=== THE DATA ===

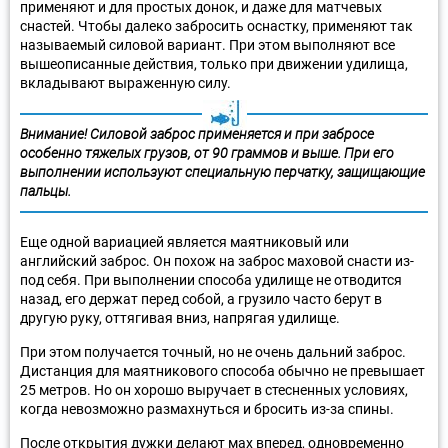
применяют и для простых донок, и даже для матчевых
снастей. Чтобы далеко забросить оснастку, применяют так
называемый силовой вариант. При этом выполняют все
вышеописанные действия, только при движении удилища,
вкладывают выраженную силу.
Внимание! Силовой заброс применяется и при забросе
особенно тяжелых грузов, от 90 граммов и выше. При его
выполнении используют специальную перчатку, защищающие
пальцы.
Еще одной вариацией является маятниковый или
английский заброс. Он похож на заброс маховой снасти из-
под себя. При выполнении способа удилище не отводится
назад, его держат перед собой, а грузило часто берут в
другую руку, оттягивая вниз, напрягая удилище.
При этом получается точный, но не очень дальний заброс.
Дистанция для маятникового способа обычно не превышает
25 метров. Но он хорошо выручает в стесненных условиях,
когда невозможно размахнуться и бросить из-за спины.
После открытия дужки делают мах вперед, одновременно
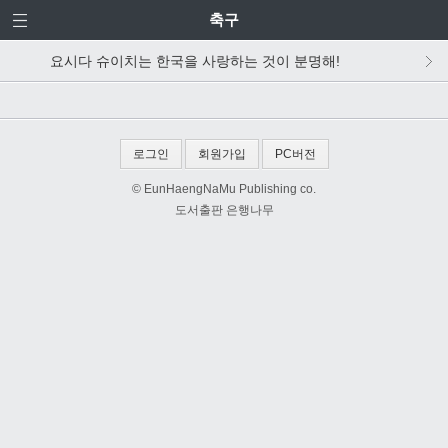
축구
요시다 슈이치는 한국을 사랑하는 것이 분명해!
로그인
회원가입
PC버전
© EunHaengNaMu Publishing co.
도서출판 은행나무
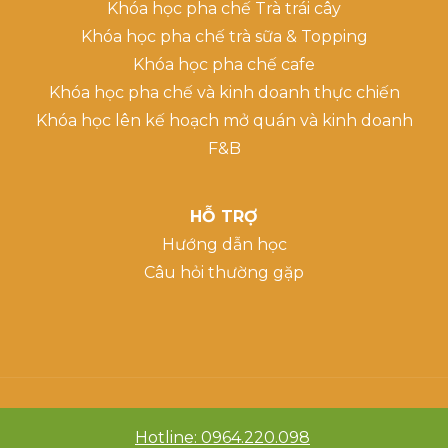
Khóa học pha chế Trà trái cây
Khóa học pha chế trà sữa & Topping
Khóa học pha chế cafe
Khóa học pha chế và kinh doanh thực chiến
Khóa học lên kế hoạch mở quán và kinh doanh
F&B
HỖ TRỢ
Hướng dẫn học
Câu hỏi thường gặp
Hotline: 0964.220.098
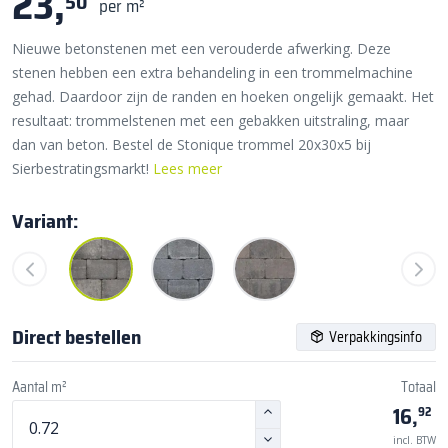
23,
50
per m²
Nieuwe betonstenen met een verouderde afwerking. Deze
stenen hebben een extra behandeling in een trommelmachine
gehad. Daardoor zijn de randen en hoeken ongelijk gemaakt. Het
resultaat: trommelstenen met een gebakken uitstraling, maar
dan van beton. Bestel de Stonique trommel 20x30x5 bij
Sierbestratingsmarkt!
Lees meer
Variant:
Direct bestellen
Verpakkingsinfo
Aantal m²
Totaal
16,
92
incl. BTW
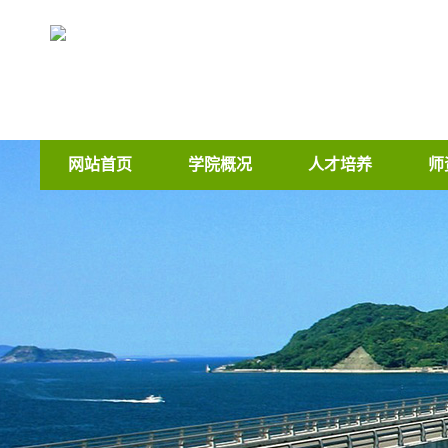
网站首页
学院概况
人才培养
师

===

TASK DESCRIPTION
Images should not appear in the copy; retype the listing above exactly.

SOLUTION FOR THIS EXERCISE
применяют и для простых донок, и даже для матчевых
снастей. Чтобы далеко забросить оснастку, применяют так
называемый силовой вариант. При этом выполняют все
вышеописанные действия, только при движении удилища,
вкладывают выраженную силу.
Внимание! Силовой заброс применяется и при забросе
особенно тяжелых грузов, от 90 граммов и выше. При его
выполнении используют специальную перчатку, защищающие
пальцы.
Еще одной вариацией является маятниковый или
английский заброс. Он похож на заброс маховой снасти из-
под себя. При выполнении способа удилище не отводится
назад, его держат перед собой, а грузило часто берут в
другую руку, оттягивая вниз, напрягая удилище.
При этом получается точный, но не очень дальний заброс.
Дистанция для маятникового способа обычно не превышает
25 метров. Но он хорошо выручает в стесненных условиях,
когда невозможно размахнуться и бросить из-за спины.
После открытия дужки делают мах вперед, одновременно
축구
요시다 슈이치는 한국을 사랑하는 것이 분명해!
로그인
회원가입
PC버전
© EunHaengNaMu Publishing co.
도서출판 은행나무
Khóa học pha chế Trà trái cây
Khóa học pha chế trà sữa & Topping
Khóa học pha chế cafe
Khóa học pha chế và kinh doanh thực chiến
Khóa học lên kế hoạch mở quán và kinh doanh
F&B
HỖ TRỢ
Hướng dẫn học
Câu hỏi thường gặp
Hotline: 0964.220.098
23,
50
per m²
Nieuwe betonstenen met een verouderde afwerking. Deze
stenen hebben een extra behandeling in een trommelmachine
gehad. Daardoor zijn de randen en hoeken ongelijk gemaakt. Het
resultaat: trommelstenen met een gebakken uitstraling, maar
dan van beton. Bestel de Stonique trommel 20x30x5 bij
Sierbestratingsmarkt!
Lees meer
Variant:
Direct bestellen
Verpakkingsinfo
Aantal m²
Totaal
16,
92
incl. BTW
网站首页
学院概况
人才培养
师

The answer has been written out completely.